Armstrong still third behind Nocentini, Contador
SAINT-GIRONS, France — Seven-time champion Lance Armstrong remains in third place in the Tour de France, after Spain’s Luis Leon Sanchez won the eighth stage Saturday in a sprint ahead of three other breakaway riders.
Rinaldo Nocentini of Italy earned the yellow jersey for the second straight day by finishing in a pack with Armstrong and his Astana teammate Alberto Contador. The 2007 Tour winner is six seconds back, with Armstrong eight seconds back.
Armstrong went straight to the team bus after the stage and did not speak to reporters. He posted on Twitter: “St8 done. Tough but not 2 challenging. Had antidoping control AGAIN. Couldn’t pee so it took forever. Sucked! Now I’m starting to wonder tho”
Teammate Levi Leipheimer is 39 seconds off the pace in fourth place overall.
Nocentini almost lost his yellow jersey when the main race favorites — including Armstrong and Contador — left him behind in the last of the climbs. He credited an escort from his AG2R La Mondiale teammate Stephane Goubert for helping him catch up.
“I had been dropped,” said Nocentini, a 31-year-old riding in his first Tour. “To him, I say ‘thank you’ for helping me hang on to the yellow jersey.”
Before the start, Leipheimer tweeted: “Today’s stage starts off going uphill for 20 miles!! That’s a rude awakening, plenty of riders will be looking to get in the breakaway.”
He certainly was right.
Two-time Tour runner-up Cadel Evans, a pre-race favorite, was among those to attack on the first climb, the Envalira Pass, at the 14.6-mile mark. He and others built a lead on the pack of about 2 minutes, but the Australian was reeled in after about 39 miles.

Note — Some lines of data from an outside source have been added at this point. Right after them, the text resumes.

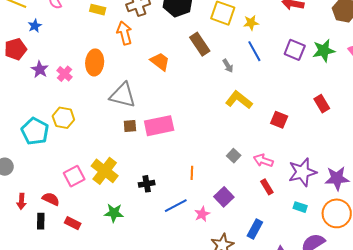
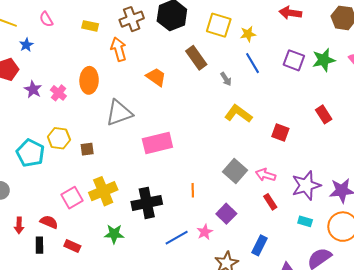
gray triangle: (123, 95) -> (119, 113), turned -32
brown square: (130, 126) -> (87, 149), moved
gray square: (234, 156) -> (235, 171), size x1.6
yellow cross: (105, 171) -> (103, 191), turned 32
black cross: (147, 184) -> (147, 203), size x1.8
blue line: (176, 206) -> (177, 238), moved

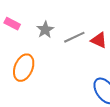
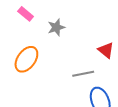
gray line: (74, 37) -> (83, 74), moved

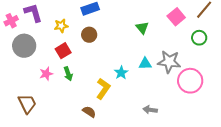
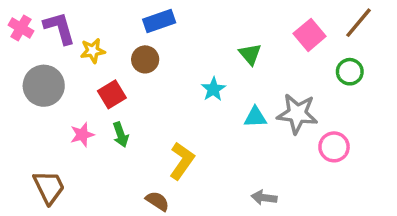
pink cross: (11, 21) -> (21, 28), moved, turned -32
yellow star: (61, 26) -> (93, 51), moved
brown circle: (89, 35) -> (145, 59), moved
cyan star: (121, 73) -> (213, 89), moved
pink circle: (190, 81) -> (334, 147), size x0.7

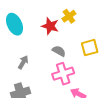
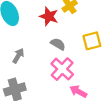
pink cross: (63, 74) -> (62, 69), turned -30

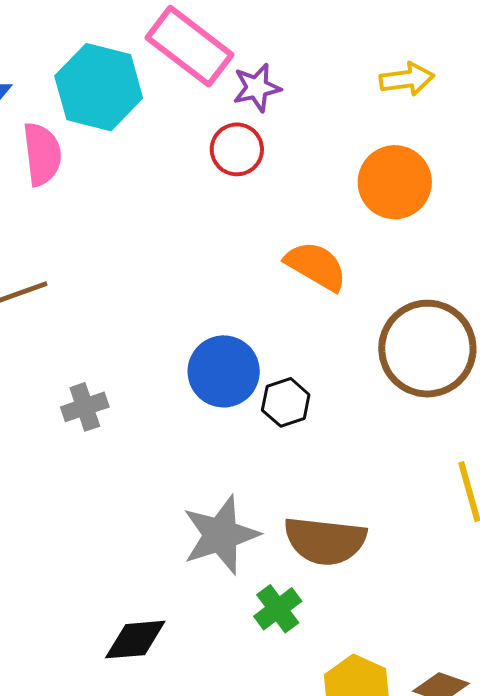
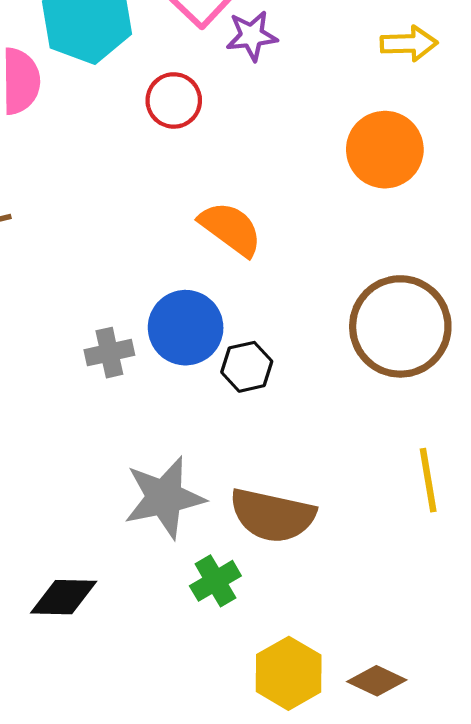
red circle: (237, 149) -> (174, 100), moved
orange semicircle: (316, 266) -> (231, 229), moved
gray cross: (85, 407) -> (109, 353), moved

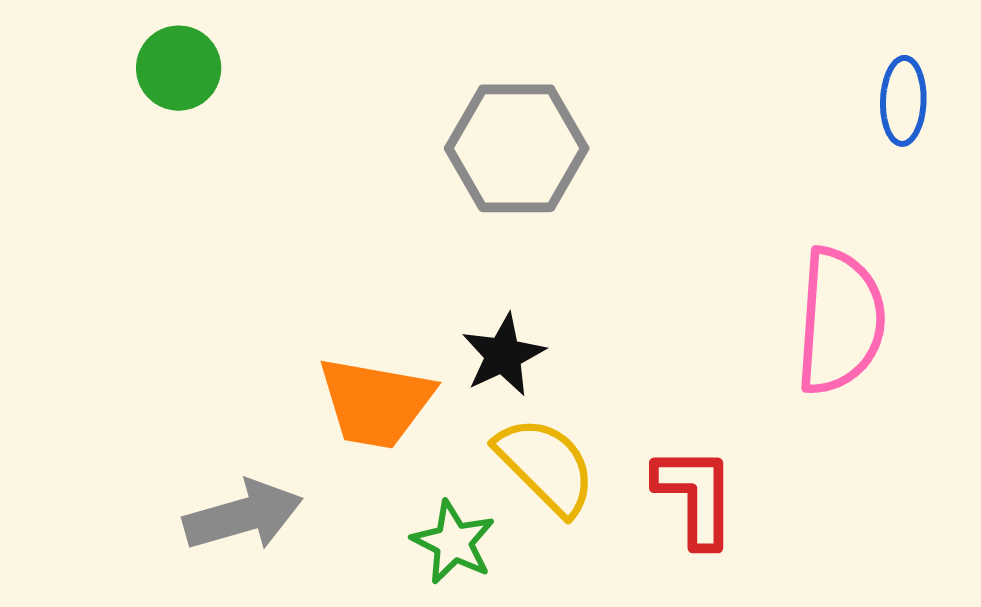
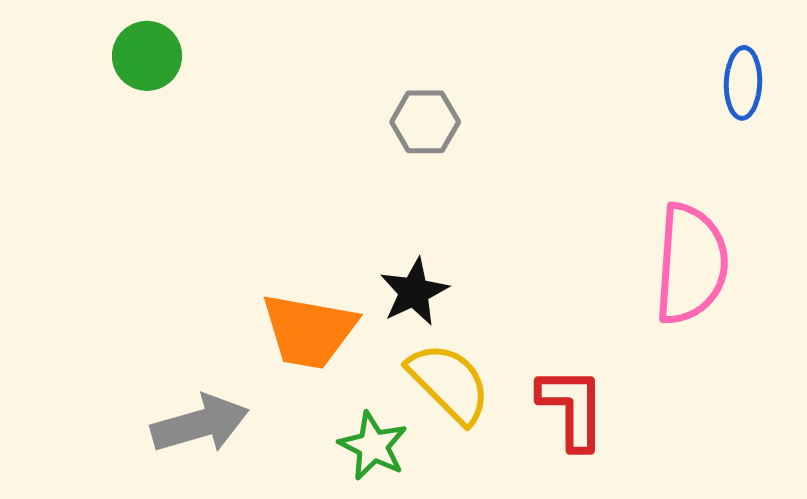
gray hexagon: (517, 148) -> (425, 122), size x0.6

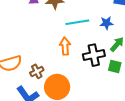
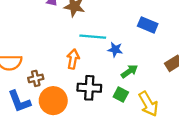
blue star: (106, 23) -> (115, 50), moved
black cross: (94, 55) -> (89, 88), moved

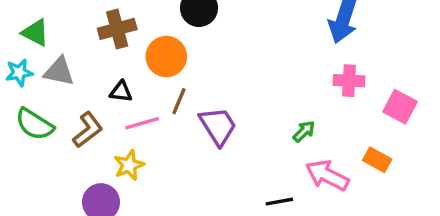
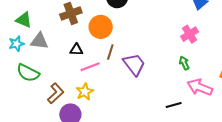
pink cross: (349, 81) -> (190, 34), moved, turned -30
brown L-shape: (88, 130) -> (56, 93), moved
green arrow: (304, 131) -> (184, 63), turned -64

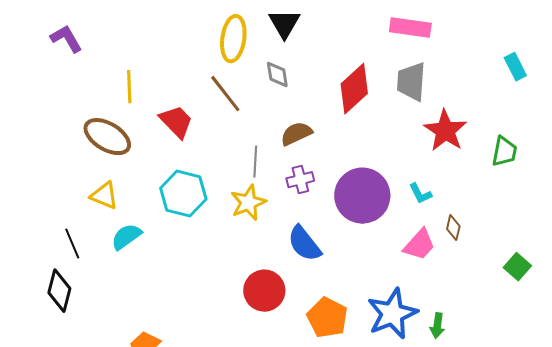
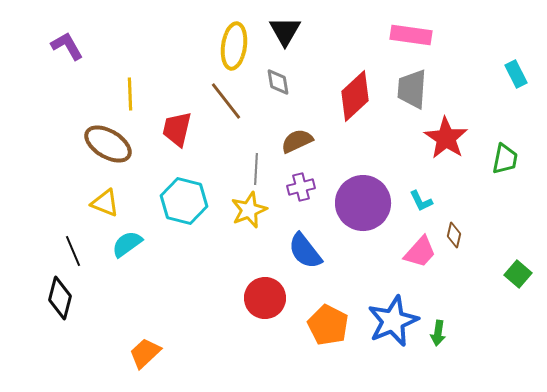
red trapezoid: (176, 122) -> (177, 129), turned -123

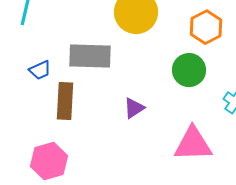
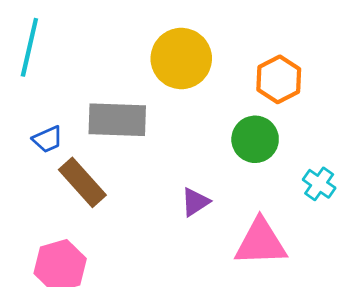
brown rectangle: (65, 101) -> (82, 182), turned -45
purple triangle: (134, 108) -> (195, 202), moved

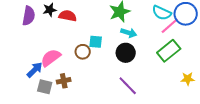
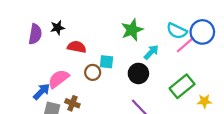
red semicircle: (68, 16) -> (77, 47), moved
cyan arrow: (129, 33) -> (151, 52), moved, turned -63
green rectangle: (169, 51) -> (182, 86), moved
brown cross: (64, 81) -> (72, 103), turned 32

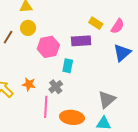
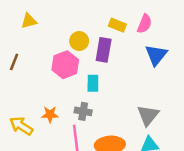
yellow circle: (28, 28) -> (79, 41), moved
purple rectangle: (81, 41) -> (104, 50), turned -66
gray cross: (56, 87) -> (83, 111), turned -32

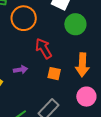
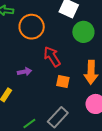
purple arrow: (21, 70) -> (25, 72), moved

Sanchez, who won the Paris-Nice stage race in March, led a four-person breakaway toward the finish line. He looked skyward and tapped his chest after crossing just ahead of France’s Sandy Casar and Mikel Astarloza of Spain. They clocked 4 hours, 31 minutes, 50 seconds for the 110-mile trek along three big climbs from the Pyrenean principality of Andorra to Saint-Girons.
“You need to have luck,” said Sanchez, who won a Tour stage last year. He dedicated the victory to his older brother, Leon, who died in a quad bike accident four years ago.
The victory for Caisse d’Epargne rider Sanchez was a boost to his team. Oscar Pereiro, the 2006 Tour champion, quit the race due to fatigue and the team’s star rider, Alejandro Valverde, is not in the Tour because of an Italian doping probe.
Vladimir Efimkin, who was reeled in by Sanchez after a failed solo breakaway, finished the stage in fourth place, while the main pack trailed 1:54 behind.
“That was a really long, hard climb,” said Christian Vande Velde of Garmin-Slipstream, who was 1:24 behind the yellow jersey and eighth overall.
Among the other favorites, Andy Schleck of Luxembourg is 1:49 back in ninth, defending Tour winner Carlos Sastre of Spain is 2:52 back in 16th, and Evans is 3:07 behind in 18th place.
Riders face a third and final day in the Pyrenees on Sunday, a 100-mile course from Saint-Gaudens to Tarbes via the famed Tourmalet Pass, one of the toughest climbs in pro cycling.
The three-week race ends July 26 in Paris, with the Alps, a final individual time trial and the dreaded Mont Ventoux awaiting in the last week.